For her this was a big change because all she has even known was just the two of us. Me and her. Her and I. It was our little world and she’d never had to share me before. Which understandably, can be quite daunting for a four year old, but with a steady and conscious pace, she handled the changes with a great deal of maturity, openness and love.
The interesting thing I found however, was not so much how my daughter adjusted, but how I did. I had been so invested in ensuring that she was supported and comfortable through the process that I often neglected to check in with myself. It wasn’t until Dan finally called me out on it that I realised I was still operating like I was on my own. By this point we were living together, in a home that we had purchased together and although he was a large part of my life, our life, I was still struggling to really let him in.

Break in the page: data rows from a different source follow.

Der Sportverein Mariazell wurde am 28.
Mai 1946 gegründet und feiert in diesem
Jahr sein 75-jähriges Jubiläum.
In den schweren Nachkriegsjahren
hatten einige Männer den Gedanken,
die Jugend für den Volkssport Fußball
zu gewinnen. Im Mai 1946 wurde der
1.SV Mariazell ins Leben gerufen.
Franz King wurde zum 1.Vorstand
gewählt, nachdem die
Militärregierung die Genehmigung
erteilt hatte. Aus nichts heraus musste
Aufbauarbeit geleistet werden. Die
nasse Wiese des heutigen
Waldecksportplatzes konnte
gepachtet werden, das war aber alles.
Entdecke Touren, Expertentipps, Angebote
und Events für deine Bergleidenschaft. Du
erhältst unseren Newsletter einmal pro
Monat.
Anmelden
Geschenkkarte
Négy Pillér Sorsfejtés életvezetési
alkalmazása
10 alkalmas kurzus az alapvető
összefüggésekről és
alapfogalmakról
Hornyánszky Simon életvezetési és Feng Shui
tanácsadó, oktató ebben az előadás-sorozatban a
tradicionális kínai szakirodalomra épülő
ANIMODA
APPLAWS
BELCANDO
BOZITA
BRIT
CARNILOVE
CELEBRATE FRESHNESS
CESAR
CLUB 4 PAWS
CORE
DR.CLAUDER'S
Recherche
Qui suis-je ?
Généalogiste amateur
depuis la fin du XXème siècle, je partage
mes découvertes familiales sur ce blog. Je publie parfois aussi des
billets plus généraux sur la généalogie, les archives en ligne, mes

As a single mother you learn to not only juggle all the balls but to do so with such precision that you almost adopt a military like mentality when it comes to your daily life. Without even noticing I had gradually turned my world into one big schedule; having a routine for food, sleep, work, social life, hell even my “down time” was in a designated time slot. I had lost all sense of spontaneity and instead developed an intense anxiety when it came to being in control, on time and the ability to plan. At the time, I could not rely on Peyton’s father and my family is wonderful but lived two hours away. Aside from the offers of assistance from friends (which I did take on the odd occasion) I was literally doing everything on my own. It was the only thing I felt comfortable with.
I was so scared that if I didn’t have everything accounted for I would miss something. That if I wasn’t on top of every possibility, that if I couldn’t manage everything, that if I dropped one ball, the whole set would fall. And I didn’t know if I would have the strength to pick up the pieces…. So I just kept on going. Kept planning. Kept doing the best I could.

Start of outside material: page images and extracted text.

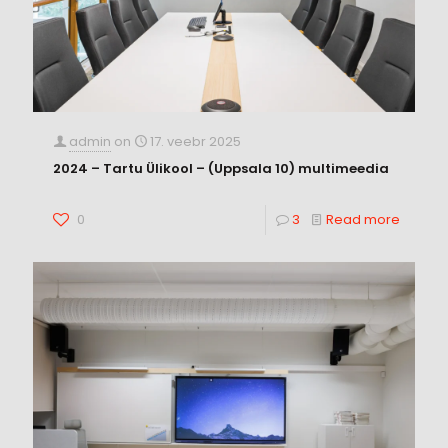
admin
on
17. veebr 2025
2024 – Tartu Ülikool – (Uppsala 10) multimeedia
0
3
Read more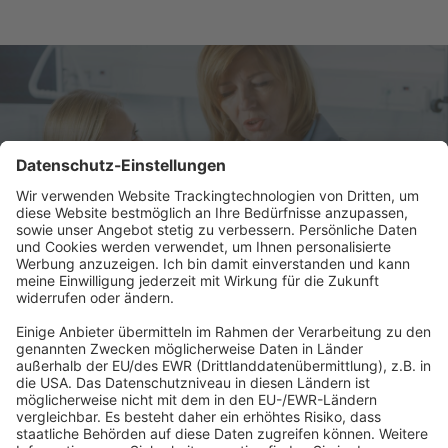
Previous Post
Praxisanleitung im Bereich Palliative-Care
Abonnement anfordern
|
Abo kündigen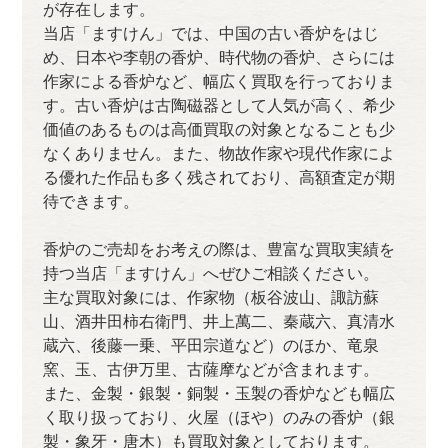
が存在します。
当店「ますけん」では、中国の古い香炉をはじ
め、日本や李朝の香炉、時代物の香炉、さらには
作家による香炉など、幅広く買取を行っておりま
す。古い香炉は古陶磁器として人気が高く、希少
価値のあるものは高価買取の対象となることも少
なくありません。また、物故作家や現代作家によ
る優れた作品も多く残されており、高額査定が期
待できます。
香炉のご売却をお考えの際は、豊富な買取実績を
持つ当店「ますけん」へぜひご相談ください。
主な買取対象には、作家物（板谷波山、諏訪蘇
山、酒井田柿右衛門、井上萬二、秦蔵六、真清水
蔵六、後藤一乗、平田宗道など）のほか、竜泉
窯、玉、古伊万里、古薩摩などが含まれます。
また、金製・銀製・銅製・玉製の香炉なども幅広
く取り扱っており、火屋（ほや）のみの香炉（銀
製・象牙・唐木）も買取対象としております。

It wasn’t until Peyton started school that I noticed how stretched thin I was. I was offered a massive job at work that required my attention 7 days a week, and this was due to begin at the same time that my baby had a big transition of her own. Instead of trying to work out how to manage it all myself, I finally opened myself to the possibility that I needed help.
I began to let Dan in.
It started small with something as simple as him packing a lunch box and we then worked up to him collecting her from school and even staying at home with her whilst I had a coffee with a girlfriend. The trust built in his parenting abilities (not that there was any doubt he could handle it) and so did my faith in knowing that it didn’t have to just be me who takes responsibility for her anymore. Allowing someone else in does not make me a bad mother and I am ALLOWED to accept help without feeling guilty. Just as you are too. My routines changed, my anxiety (although still there) began to soften and the walls that I had built so high began to slowly retreat. This was my person. This is my family. This life is now OUR responsibility, not just mine. A mentality that took me a long time to adopt but was required in order for us to grow together.
Fast forward to today and we’re at a point where I’m not afraid to ask for help or to let Dan take charge as we present ourselves as a parental unit. A lot of the larger decisions or discussions are still initiated by me but I make sure that I now consult and include him. His influence is just as important as mine. I don’t feel like I’ll ever completely lose my desire to be in control or to plan- it’s become a deep seeded part of how I operate- it had to be! But I’m certainly more open to accepting help… and that, my friends, is a beautiful thing.
You are allowed to be strong, you are allowed to be independent but don’t fool yourself into thinking that you have to do it all on your own.